··· MATERIALS PROVIDED ···

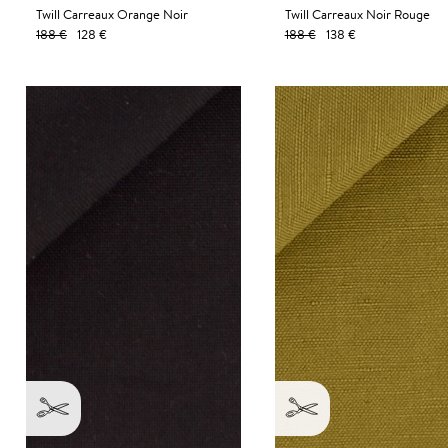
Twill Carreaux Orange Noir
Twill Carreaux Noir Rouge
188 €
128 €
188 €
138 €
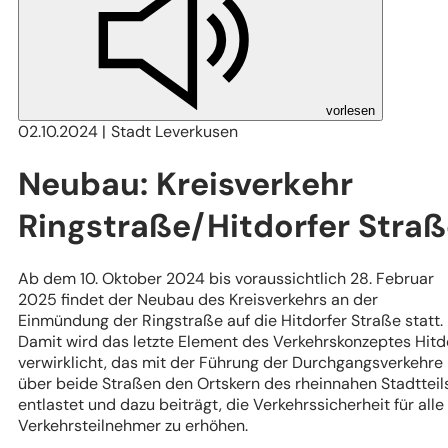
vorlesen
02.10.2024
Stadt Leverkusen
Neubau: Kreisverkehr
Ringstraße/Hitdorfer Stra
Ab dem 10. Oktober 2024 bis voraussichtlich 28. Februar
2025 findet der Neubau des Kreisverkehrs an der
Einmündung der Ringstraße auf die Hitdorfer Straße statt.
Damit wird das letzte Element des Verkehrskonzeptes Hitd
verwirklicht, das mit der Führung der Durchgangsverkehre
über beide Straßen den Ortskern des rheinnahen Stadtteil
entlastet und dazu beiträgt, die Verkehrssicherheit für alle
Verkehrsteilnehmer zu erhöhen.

···
··· MATERIALS PROVIDED ···

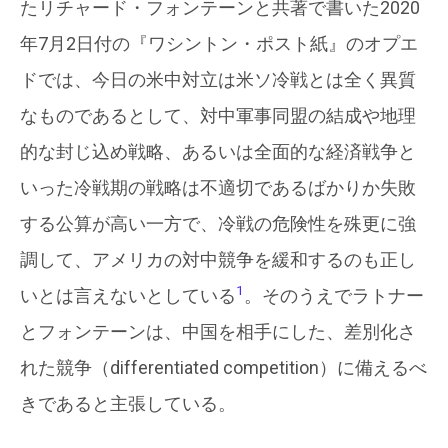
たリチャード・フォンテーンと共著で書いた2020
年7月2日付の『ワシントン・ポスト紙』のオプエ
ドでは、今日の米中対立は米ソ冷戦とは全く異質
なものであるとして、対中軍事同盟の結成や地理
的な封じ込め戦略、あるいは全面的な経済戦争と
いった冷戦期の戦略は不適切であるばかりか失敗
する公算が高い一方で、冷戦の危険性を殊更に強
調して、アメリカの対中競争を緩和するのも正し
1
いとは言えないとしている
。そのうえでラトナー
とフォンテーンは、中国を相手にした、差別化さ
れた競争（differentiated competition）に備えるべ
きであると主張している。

···

**ASSIGNMENT:** Would you retype the lines above from the one with "とフォンテーンは、中国を相手にした、差別化さ" down to the one with "きであると主張している。", word for word, both ends included and no other lines?

**SOLUTION:**
とフォンテーンは、中国を相手にした、差別化さ
れた競争（differentiated competition）に備えるべ
きであると主張している。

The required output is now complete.